The first three values have an extremly damping effect on everything, except if the first review is “Easy”. For that one case, it’s an cumulative effort of the other parameters, but again with very little influence by the parameter you bolded.

Yeah, difficulty in FSRS sucks. I don’t have much to say other than that.

Btw, that parameter is w7 here: The Algorithm · open-spaced-repetition/fsrs4anki Wiki · GitHub. Indexing starts from 0.

Those first 3 values are setting your initial Stability for cards that you grade Again, Hard, or Good the first time you see them. They are all getting the same value (which is unusual), and it’s very low.

But I don’t know what characteristics in your collection/behaviors in your review history are causing that optimization. Do you have any “bad” habits in your grading that you’ve left behind? Or did you used to have many, many learning steps?

Even if your collection is optimizable, you do have the option of using the default parameters for the time being. Depending on your Anki version, you can also optimize while ignoring older review history, if it is problematic.

On July 2nd, my first review for this deck will turn 10 years old according to the stats page - I reckon this deck experienced all bad habits imaginable :slight_smile: I did leave all those bad habits behind me though (the ones I know of, at least!) and followed the FSRS best practices so far. FWIW: Other, younger decks behave normally, both by feel and by curves.
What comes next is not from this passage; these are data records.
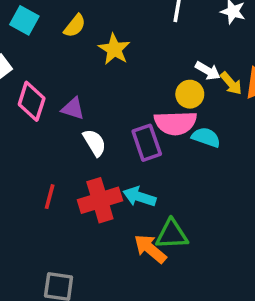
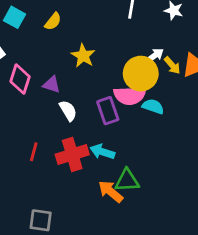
yellow star: (114, 49) -> (83, 56), moved
white arrow: (208, 71) -> (154, 56), turned -66
yellow circle: (190, 94) -> (141, 74), size x1.6

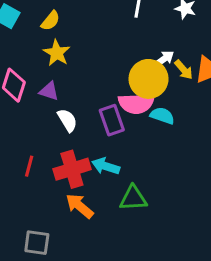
yellow star: (83, 56) -> (57, 53), moved
orange arrow: (111, 191) -> (80, 206), moved

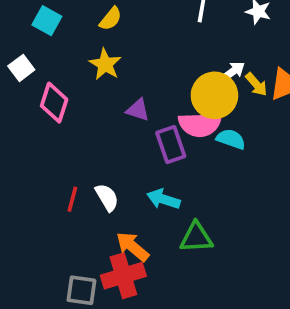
yellow semicircle: (51, 21) -> (111, 19), moved
purple triangle: (49, 91) -> (138, 110), moved
white semicircle: (67, 120) -> (107, 197), moved
red cross: (72, 169) -> (123, 276), moved

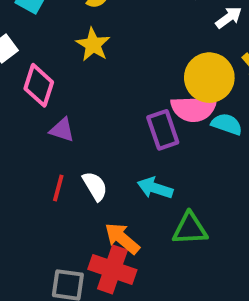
white arrow: (233, 72) -> (229, 18), moved
purple triangle: (138, 110) -> (62, 130), moved
red cross: (123, 276) -> (112, 269), turned 36

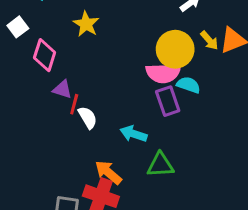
purple rectangle: (163, 130) -> (168, 101), moved
white semicircle: (95, 186) -> (88, 118), moved
red line: (58, 188) -> (74, 104), moved

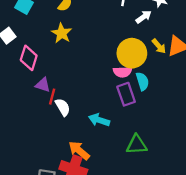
pink semicircle: (163, 73) -> (123, 72), size x0.7
cyan semicircle: (188, 85) -> (142, 81), turned 54
green triangle: (160, 165) -> (137, 145), moved

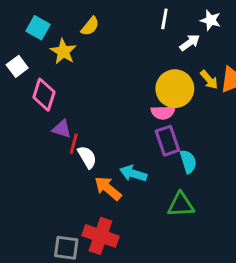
yellow star: (62, 33) -> (63, 51), moved
cyan semicircle: (142, 81) -> (188, 162), moved
orange arrow: (79, 150) -> (108, 188), moved

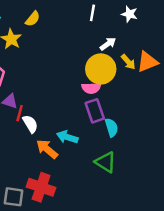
white arrow: (190, 43) -> (108, 44), moved
green triangle: (181, 205) -> (106, 162), turned 35

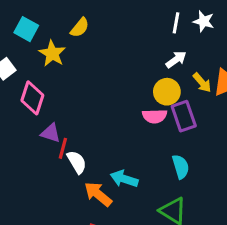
white line: (92, 13) -> (176, 23), moved
yellow circle: (101, 69) -> (167, 92), size x0.7
purple rectangle: (95, 111) -> (184, 116), moved

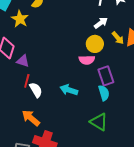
purple rectangle: (184, 116) -> (106, 76), moved
purple triangle: (51, 133) -> (23, 61), moved
cyan arrow: (124, 179) -> (69, 90), moved
orange arrow: (98, 194) -> (31, 118), moved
I agree, default parameters are the way to go for now. Cherry-picking the perfect ignore-date is too much work, I think; At some point the ever growing backlog messed up my reviews due to being overworked and overwhelmed.
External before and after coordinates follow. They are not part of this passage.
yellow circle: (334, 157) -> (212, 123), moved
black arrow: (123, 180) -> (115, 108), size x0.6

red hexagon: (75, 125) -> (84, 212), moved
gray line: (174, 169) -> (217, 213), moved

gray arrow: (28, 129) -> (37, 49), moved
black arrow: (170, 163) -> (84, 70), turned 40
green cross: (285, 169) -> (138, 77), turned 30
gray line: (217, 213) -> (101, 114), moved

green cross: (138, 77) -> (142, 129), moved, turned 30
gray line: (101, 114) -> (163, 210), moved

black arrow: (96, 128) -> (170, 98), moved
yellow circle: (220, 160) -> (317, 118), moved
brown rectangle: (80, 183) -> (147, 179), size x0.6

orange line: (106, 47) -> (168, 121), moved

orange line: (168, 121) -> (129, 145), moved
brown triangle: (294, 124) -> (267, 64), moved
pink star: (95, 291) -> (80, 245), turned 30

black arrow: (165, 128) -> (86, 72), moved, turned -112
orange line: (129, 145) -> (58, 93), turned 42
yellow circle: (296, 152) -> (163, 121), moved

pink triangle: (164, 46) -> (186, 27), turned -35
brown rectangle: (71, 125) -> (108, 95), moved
I just think this is a good example of solution space gone rogue. If it’s possible to pinpoint the behaviour to specific parameters being in unusual ranges, maybe users can be warned or advised to check the behaviour using the-under advertised-visualiser :smiley:

Ugh, yeah, a backlog makes everything harder! I find it makes it seem less oppressive if you make a plan for digging yourself out (what I do).

There is a setting to optimize using only recent review history. It might be a solution.